Council of Institutional Investors

Dual-Class Stock

CII Resources on Dual-Class Stock:
Download CII's List of Dual-Class Companies Download CII's List of Companies with Time-Based Sunset Approaches to Dual-Class Stock Download CII's 2017-2020 IPO Statistics Download CII's Snapshot of Dual-Class IPOs from the First Half of 2021 Note: For information on the use of CII's company-specific lists for commercial purposes, please e-mail Lucy Nussbaum.
“One share, one vote” is a bedrock principle of good corporate governance. When a company taps the capital markets to raise money from public investors, those investors should have a right to vote in proportion to the size of their holdings.
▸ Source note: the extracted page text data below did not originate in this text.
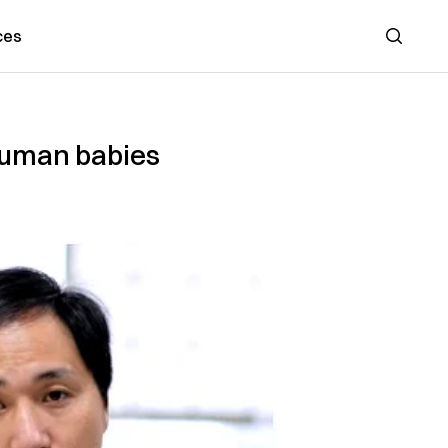
ces
Search
 human babies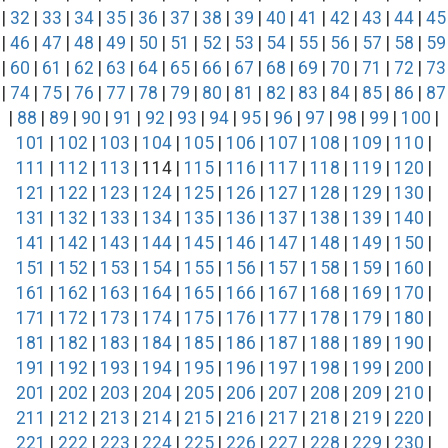
|
32
|
33
|
34
|
35
|
36
|
37
|
38
|
39
|
40
|
41
|
42
|
43
|
44
|
45
|
46
|
47
|
48
|
49
|
50
|
51
|
52
|
53
|
54
|
55
|
56
|
57
|
58
|
59
|
60
|
61
|
62
|
63
|
64
|
65
|
66
|
67
|
68
|
69
|
70
|
71
|
72
|
73
|
74
|
75
|
76
|
77
|
78
|
79
|
80
|
81
|
82
|
83
|
84
|
85
|
86
|
87
|
88
|
89
|
90
|
91
|
92
|
93
|
94
|
95
|
96
|
97
|
98
|
99
|
100
|
101
|
102
|
103
|
104
|
105
|
106
|
107
|
108
|
109
|
110
|
111
|
112
|
113
| 114 |
115
|
116
|
117
|
118
|
119
|
120
|
121
|
122
|
123
|
124
|
125
|
126
|
127
|
128
|
129
|
130
|
131
|
132
|
133
|
134
|
135
|
136
|
137
|
138
|
139
|
140
|
141
|
142
|
143
|
144
|
145
|
146
|
147
|
148
|
149
|
150
|
151
|
152
|
153
|
154
|
155
|
156
|
157
|
158
|
159
|
160
|
161
|
162
|
163
|
164
|
165
|
166
|
167
|
168
|
169
|
170
|
171
|
172
|
173
|
174
|
175
|
176
|
177
|
178
|
179
|
180
|
181
|
182
|
183
|
184
|
185
|
186
|
187
|
188
|
189
|
190
|
191
|
192
|
193
|
194
|
195
|
196
|
197
|
198
|
199
|
200
|
201
|
202
|
203
|
204
|
205
|
206
|
207
|
208
|
209
|
210
|
211
|
212
|
213
|
214
|
215
|
216
|
217
|
218
|
219
|
220
|
221
|
222
|
223
|
224
|
225
|
226
|
227
|
228
|
229
|
230
|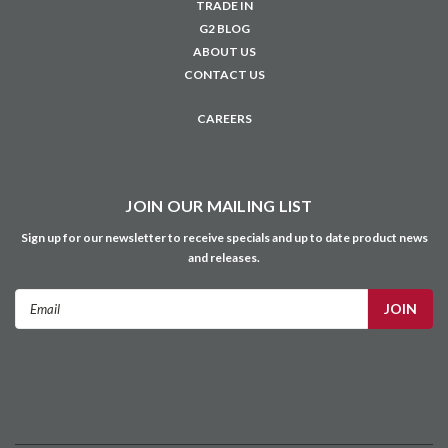
TRADE IN
G2 BLOG
ABOUT US
CONTACT US
CAREERS
JOIN OUR MAILING LIST
Sign up for our newsletter to receive specials and up to date product news
and releases.
Email
Address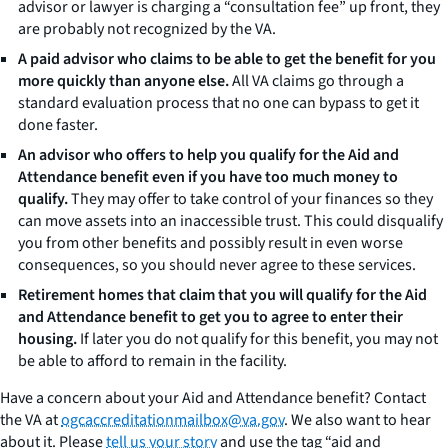
advisor or lawyer is charging a “consultation fee” up front, they
are probably not recognized by the VA.
A paid advisor who claims to be able to get the benefit for you
more quickly than anyone else.
All VA claims go through a
standard evaluation process that no one can bypass to get it
done faster.
An advisor who offers to help you qualify for the Aid and
Attendance benefit even if you have too much money to
qualify.
They may offer to take control of your finances so they
can move assets into an inaccessible trust. This could disqualify
you from other benefits and possibly result in even worse
consequences, so you should never agree to these services.
Retirement homes that claim that you will qualify for the Aid
and Attendance benefit to get you to agree to enter their
housing.
If later you do not qualify for this benefit, you may not
be able to afford to remain in the facility.
Have a concern about your Aid and Attendance benefit? Contact
the VA at
ogcaccreditationmailbox@va.gov
. We also want to hear
about it. Please
tell us your story
and use the tag “aid and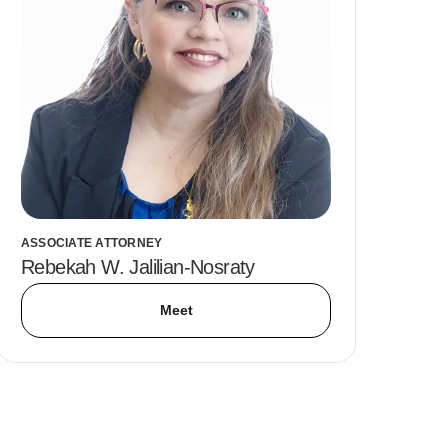
ASSOCIATE ATTORNEY
Rebekah W. Jalilian-Nosraty
Meet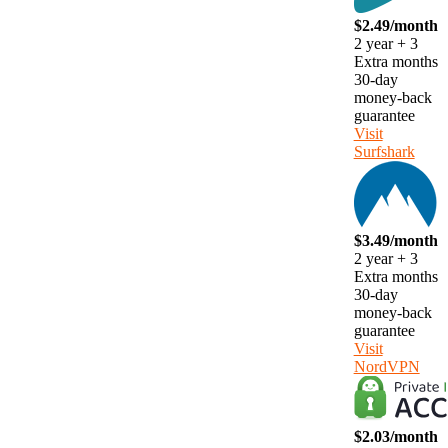
$2.49/month
2 year + 3
Extra months
30-day
money-back
guarantee
Visit
Surfshark
$3.49/month
2 year + 3
Extra months
30-day
money-back
guarantee
Visit
NordVPN
$2.03/month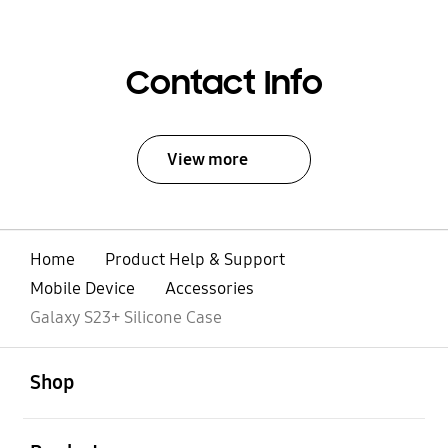
Contact Info
View more
Home
Product Help & Support
Mobile Device
Accessories
Galaxy S23+ Silicone Case
open
Footer Navigation
Shop
open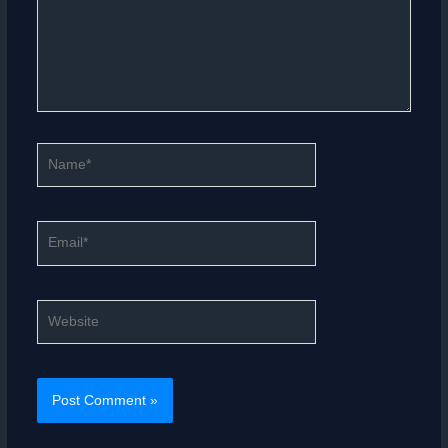
Name*
Email*
Website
A single class of common stock with equal voting rights also ensures that the board of directors is accountable to all of the shareholders.
While the vast majority of U.S. public companies (approximately nine in 10) have a single class of voting stock, in recent years, a growing proportion of U.S. companies going public have multiple classes of common stock with differential voting rights. Nearly one in four (24%) U.S. companies that went public in the first half of 2021 did so with a dual class structure.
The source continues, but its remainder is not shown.